The Reserve Bank of India (RBI’s) Deputy Governor Swaminathan J on Friday said that stress in microfinance (MFI) is still not a big concern at a system level despite the increase in slippages witnessed in the sector. The apex bank has asked the lenders to strengthen their underwriting standards and collection efforts to limit the conversion of stress into Non-Performing Assets (NPAs).
“The Governor has said that in these segments where enhanced slippage is being witnessed, we have requested the banks and NBFCs to strengthen their underwriting standards and to step up their collection efforts to ensure that the stress does not translate into NPAs. So, on the same theme, we continue to engage with the entities wherever we see any outlier behaviour. At the system level, it is still not a big concern,” the Deputy Governor said during a post-MPC press meet.
In the October MPC, the Governor had said that NBFCs, including MFIs and HFCs, should follow sustainable business goals focused on compliance, a strong risk management framework, strict adherence to the fair practices code, and a sincere approach to customer grievances, while also warning that the RBI would not hesitate to take appropriate action, if necessary.
The Deputy Governor also said, “About 20-30 basis points uptick in stress is something which we are confident the entities will be able to handle. In certain entities where these particular numbers are outliers, we deal with them on a bilateral basis, examining the steps they are taking to ensure that the stress is not widespread.”
Further, he also said that through the Self-Regulatory Organization (SRO), they have “enough levers” in the MFI space, and they are taking adequate steps to sensitise their members to adhere to the prudential guidelines of the RBI and ensure that household income assessment and prepayment obligations towards net monthly income, etc., are strictly followed.

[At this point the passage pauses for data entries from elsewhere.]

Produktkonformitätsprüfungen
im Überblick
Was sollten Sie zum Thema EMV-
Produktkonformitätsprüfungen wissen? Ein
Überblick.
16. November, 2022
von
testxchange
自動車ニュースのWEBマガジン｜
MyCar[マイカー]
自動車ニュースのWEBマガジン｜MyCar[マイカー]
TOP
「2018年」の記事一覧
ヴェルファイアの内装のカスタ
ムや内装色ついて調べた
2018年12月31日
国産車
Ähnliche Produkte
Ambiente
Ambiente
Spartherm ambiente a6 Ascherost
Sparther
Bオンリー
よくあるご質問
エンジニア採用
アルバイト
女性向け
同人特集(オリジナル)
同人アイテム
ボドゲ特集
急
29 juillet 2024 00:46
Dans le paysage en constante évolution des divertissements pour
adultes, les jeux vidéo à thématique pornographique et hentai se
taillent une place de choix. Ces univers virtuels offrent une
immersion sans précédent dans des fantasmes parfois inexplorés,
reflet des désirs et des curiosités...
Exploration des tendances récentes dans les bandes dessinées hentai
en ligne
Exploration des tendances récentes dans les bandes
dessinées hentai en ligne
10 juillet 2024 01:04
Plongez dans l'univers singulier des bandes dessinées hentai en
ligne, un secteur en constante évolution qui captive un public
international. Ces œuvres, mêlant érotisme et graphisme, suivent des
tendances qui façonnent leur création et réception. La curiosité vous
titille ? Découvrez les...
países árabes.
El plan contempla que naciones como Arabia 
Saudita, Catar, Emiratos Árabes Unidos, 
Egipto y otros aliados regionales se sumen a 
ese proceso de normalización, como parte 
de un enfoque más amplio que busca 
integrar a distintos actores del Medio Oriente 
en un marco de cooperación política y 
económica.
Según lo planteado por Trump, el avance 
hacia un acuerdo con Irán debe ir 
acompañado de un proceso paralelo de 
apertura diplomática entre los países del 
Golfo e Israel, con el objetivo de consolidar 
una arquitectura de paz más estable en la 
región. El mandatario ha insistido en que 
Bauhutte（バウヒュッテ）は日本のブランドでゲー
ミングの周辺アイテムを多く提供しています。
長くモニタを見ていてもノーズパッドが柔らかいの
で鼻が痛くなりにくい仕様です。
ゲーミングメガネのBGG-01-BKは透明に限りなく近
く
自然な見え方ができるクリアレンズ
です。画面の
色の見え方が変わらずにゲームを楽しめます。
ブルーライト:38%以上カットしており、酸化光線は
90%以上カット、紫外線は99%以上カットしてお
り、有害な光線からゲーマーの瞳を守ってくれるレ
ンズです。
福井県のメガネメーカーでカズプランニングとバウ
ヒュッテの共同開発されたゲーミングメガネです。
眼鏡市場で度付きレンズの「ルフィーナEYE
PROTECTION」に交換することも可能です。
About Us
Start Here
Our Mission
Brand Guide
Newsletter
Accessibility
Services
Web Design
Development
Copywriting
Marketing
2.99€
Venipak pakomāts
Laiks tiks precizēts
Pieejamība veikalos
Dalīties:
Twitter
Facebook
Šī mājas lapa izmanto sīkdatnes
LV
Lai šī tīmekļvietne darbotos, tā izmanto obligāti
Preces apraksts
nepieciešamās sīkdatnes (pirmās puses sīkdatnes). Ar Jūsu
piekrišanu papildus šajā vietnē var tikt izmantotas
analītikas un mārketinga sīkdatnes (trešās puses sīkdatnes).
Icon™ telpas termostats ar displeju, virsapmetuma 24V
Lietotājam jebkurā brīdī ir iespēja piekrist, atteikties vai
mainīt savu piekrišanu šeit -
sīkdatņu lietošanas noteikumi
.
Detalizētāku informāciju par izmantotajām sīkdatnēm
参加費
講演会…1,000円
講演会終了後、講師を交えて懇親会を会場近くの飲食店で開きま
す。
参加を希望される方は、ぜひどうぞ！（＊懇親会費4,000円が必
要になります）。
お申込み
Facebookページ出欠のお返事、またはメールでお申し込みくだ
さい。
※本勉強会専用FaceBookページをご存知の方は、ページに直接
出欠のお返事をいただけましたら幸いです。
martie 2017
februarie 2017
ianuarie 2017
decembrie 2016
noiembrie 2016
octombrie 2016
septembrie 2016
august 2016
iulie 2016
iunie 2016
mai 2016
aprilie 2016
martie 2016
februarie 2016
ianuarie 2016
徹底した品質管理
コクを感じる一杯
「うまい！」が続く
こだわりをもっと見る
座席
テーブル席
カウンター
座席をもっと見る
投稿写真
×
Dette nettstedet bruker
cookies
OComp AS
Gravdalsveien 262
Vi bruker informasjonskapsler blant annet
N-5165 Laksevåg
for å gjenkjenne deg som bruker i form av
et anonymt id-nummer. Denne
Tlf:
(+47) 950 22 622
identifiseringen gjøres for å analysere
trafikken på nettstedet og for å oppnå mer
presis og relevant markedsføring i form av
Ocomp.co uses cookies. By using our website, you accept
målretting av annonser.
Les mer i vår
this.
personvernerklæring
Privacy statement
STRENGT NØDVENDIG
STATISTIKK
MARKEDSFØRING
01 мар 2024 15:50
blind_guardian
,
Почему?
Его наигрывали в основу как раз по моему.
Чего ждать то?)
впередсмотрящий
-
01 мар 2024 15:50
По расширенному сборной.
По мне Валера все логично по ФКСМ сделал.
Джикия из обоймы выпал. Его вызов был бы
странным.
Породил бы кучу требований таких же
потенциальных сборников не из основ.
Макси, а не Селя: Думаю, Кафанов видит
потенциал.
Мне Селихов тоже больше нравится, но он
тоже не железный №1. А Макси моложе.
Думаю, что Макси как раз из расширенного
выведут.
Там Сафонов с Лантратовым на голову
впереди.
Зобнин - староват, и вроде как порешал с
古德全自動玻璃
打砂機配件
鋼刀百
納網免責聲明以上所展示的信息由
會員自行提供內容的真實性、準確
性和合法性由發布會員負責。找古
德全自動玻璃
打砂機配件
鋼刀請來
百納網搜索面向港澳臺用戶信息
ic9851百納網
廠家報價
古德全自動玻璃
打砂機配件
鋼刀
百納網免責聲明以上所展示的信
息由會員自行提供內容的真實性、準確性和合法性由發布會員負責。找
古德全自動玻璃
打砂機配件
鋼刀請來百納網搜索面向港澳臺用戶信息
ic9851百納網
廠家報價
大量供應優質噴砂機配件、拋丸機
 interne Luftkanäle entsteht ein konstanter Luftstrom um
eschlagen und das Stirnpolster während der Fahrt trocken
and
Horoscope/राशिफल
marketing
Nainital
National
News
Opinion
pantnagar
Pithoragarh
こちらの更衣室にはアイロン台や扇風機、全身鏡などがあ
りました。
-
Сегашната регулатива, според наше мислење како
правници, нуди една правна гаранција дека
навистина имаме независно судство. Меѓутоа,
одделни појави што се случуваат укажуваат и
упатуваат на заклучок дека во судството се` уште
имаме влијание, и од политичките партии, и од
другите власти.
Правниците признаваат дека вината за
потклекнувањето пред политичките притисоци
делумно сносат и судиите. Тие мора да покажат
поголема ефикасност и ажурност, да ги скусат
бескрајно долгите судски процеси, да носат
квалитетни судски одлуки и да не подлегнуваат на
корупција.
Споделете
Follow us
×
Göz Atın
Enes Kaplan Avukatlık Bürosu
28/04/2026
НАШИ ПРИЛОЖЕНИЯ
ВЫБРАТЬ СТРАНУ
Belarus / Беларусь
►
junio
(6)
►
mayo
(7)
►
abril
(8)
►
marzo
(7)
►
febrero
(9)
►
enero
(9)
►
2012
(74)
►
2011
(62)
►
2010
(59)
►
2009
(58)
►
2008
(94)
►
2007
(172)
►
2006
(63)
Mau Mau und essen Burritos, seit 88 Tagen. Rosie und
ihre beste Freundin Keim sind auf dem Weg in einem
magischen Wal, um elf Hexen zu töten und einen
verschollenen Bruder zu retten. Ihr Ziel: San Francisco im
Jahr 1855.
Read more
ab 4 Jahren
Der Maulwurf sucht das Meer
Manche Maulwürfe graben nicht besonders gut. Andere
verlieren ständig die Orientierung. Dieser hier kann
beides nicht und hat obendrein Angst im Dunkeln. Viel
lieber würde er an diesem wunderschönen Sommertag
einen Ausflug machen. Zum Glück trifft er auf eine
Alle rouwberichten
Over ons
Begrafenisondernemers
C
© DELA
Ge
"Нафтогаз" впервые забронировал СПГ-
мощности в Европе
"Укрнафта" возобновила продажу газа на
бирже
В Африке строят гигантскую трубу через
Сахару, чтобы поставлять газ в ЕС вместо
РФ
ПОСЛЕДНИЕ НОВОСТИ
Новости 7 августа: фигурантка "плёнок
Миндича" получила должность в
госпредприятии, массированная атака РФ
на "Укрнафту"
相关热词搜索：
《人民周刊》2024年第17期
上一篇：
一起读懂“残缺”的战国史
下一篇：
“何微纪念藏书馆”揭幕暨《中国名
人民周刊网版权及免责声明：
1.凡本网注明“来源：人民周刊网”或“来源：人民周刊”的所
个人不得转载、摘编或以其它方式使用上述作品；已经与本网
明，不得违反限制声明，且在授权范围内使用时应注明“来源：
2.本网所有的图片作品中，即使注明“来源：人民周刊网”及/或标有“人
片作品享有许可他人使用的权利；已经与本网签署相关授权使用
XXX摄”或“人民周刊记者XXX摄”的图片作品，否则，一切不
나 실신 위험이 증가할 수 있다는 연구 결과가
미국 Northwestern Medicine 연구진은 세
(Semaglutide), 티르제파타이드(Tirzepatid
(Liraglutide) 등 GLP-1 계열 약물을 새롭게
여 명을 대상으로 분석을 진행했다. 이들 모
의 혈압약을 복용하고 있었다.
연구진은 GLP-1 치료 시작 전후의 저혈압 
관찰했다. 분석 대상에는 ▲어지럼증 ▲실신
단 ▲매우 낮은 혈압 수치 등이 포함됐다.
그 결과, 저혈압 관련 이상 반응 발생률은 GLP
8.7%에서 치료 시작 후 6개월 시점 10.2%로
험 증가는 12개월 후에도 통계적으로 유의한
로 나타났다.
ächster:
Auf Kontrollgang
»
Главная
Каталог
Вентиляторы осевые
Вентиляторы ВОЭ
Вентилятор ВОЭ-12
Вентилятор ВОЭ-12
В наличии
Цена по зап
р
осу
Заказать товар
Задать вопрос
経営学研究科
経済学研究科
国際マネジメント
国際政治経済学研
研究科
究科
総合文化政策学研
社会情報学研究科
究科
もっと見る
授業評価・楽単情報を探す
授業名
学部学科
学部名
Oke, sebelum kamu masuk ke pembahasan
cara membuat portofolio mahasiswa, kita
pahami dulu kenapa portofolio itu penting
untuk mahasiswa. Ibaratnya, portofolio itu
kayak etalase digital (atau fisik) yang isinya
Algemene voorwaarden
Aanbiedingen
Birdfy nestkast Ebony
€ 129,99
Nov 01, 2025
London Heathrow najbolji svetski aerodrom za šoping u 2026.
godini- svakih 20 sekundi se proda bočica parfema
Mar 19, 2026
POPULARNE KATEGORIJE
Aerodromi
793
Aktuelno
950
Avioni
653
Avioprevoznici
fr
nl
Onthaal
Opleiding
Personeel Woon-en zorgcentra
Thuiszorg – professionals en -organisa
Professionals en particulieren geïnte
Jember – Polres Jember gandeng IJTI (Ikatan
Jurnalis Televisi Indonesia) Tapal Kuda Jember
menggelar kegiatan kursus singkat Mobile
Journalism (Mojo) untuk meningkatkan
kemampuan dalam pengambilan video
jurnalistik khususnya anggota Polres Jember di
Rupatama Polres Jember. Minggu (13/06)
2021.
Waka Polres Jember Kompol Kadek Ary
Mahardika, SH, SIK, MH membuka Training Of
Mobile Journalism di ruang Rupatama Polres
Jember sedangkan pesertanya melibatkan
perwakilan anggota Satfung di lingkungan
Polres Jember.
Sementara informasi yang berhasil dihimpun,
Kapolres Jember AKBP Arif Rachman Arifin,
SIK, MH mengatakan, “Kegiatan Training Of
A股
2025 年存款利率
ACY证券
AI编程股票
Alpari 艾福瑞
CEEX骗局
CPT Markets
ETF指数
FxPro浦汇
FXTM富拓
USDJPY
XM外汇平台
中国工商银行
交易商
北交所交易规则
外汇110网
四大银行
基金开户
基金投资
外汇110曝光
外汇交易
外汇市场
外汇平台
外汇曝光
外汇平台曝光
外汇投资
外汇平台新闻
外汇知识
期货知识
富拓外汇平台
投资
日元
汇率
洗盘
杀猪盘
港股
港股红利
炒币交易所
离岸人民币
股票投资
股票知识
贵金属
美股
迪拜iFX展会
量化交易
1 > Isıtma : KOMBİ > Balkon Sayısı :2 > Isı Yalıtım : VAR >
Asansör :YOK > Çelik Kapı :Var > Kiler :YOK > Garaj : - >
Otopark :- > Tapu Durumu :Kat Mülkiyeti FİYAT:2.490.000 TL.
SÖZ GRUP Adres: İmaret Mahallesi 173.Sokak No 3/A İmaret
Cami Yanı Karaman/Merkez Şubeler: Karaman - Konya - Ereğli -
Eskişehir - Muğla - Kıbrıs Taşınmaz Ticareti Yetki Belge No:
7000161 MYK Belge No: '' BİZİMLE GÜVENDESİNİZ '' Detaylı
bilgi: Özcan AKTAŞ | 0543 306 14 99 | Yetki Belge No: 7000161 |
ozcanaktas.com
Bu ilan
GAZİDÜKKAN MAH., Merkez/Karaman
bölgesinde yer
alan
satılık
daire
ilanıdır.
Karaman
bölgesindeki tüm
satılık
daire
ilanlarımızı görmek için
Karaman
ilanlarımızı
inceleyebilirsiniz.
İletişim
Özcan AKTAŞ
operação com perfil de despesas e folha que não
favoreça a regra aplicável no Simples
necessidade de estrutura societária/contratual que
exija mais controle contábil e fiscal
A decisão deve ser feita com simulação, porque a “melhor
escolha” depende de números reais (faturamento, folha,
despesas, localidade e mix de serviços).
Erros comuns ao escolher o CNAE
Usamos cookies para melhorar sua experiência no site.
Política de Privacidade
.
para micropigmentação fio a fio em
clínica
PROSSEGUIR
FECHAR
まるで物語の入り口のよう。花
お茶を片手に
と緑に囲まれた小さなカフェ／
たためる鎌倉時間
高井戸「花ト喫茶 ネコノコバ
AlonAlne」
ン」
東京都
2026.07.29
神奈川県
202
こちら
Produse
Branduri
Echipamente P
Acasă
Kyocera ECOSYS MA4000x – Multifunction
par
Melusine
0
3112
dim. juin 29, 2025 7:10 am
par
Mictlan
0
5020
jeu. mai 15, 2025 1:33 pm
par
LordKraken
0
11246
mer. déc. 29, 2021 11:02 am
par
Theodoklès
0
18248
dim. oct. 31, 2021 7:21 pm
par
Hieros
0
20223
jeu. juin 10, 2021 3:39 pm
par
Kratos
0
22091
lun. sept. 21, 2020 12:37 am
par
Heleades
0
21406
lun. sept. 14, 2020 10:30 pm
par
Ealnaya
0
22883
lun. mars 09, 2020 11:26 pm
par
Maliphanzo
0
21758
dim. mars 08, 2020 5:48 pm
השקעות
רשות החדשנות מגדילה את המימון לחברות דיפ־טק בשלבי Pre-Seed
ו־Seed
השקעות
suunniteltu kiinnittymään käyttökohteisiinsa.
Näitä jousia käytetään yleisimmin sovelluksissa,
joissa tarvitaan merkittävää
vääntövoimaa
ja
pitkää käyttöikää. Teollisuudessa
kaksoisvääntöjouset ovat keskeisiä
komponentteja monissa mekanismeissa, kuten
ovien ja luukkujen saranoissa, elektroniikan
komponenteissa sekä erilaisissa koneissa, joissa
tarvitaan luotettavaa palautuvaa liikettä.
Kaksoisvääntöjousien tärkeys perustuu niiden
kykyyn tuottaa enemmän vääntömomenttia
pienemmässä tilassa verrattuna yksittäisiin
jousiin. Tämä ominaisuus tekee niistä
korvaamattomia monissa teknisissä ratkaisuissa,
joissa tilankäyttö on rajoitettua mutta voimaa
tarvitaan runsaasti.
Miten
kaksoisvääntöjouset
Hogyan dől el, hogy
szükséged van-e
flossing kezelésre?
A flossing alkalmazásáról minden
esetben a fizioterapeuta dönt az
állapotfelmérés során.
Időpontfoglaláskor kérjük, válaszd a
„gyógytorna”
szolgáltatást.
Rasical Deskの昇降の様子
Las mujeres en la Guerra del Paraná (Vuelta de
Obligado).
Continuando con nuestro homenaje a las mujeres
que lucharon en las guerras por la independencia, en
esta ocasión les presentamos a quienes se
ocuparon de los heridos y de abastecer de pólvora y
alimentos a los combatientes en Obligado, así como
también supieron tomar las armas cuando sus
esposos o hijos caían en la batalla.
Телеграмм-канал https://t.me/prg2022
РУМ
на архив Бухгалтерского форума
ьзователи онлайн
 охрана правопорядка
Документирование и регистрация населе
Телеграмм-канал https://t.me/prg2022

Recently, the Microfinance Industry Network (MFIN), the SRO for MFIs, reduced the number of micro-lenders per client from the existing four to three. The new norms will be effective from January 2025. It has also restricted lenders from lending to delinquent clients, defined as those with overdue payments of more than 60 days and an outstanding amount exceeding Rs 3,000, from the previous 90 days. This comes months after the SRO capped microfinance loans to a client at Rs 2 lakh. Collateral-free agri loans limit increased to Rs 2 lakh
Reserve Bank of India has hiked the limit for the collateral-free agriculture loans by banks from Rs 1.6 lakh to Rs 2 lakh in view of the overall inflation and rise in agricultural input costs. This will enhance coverage of small and marginal farmers in the formal credit system.
This limit was enhanced from Rs 1 lakh, set in the year 2010 to Rs 1.6 lakh in the year 2019. The agricultural growth is supported by healthy kharif crop production, higher reservoir levels and better rabi sowing, RBI governor Shaktikanta Das said in his statement along with policy.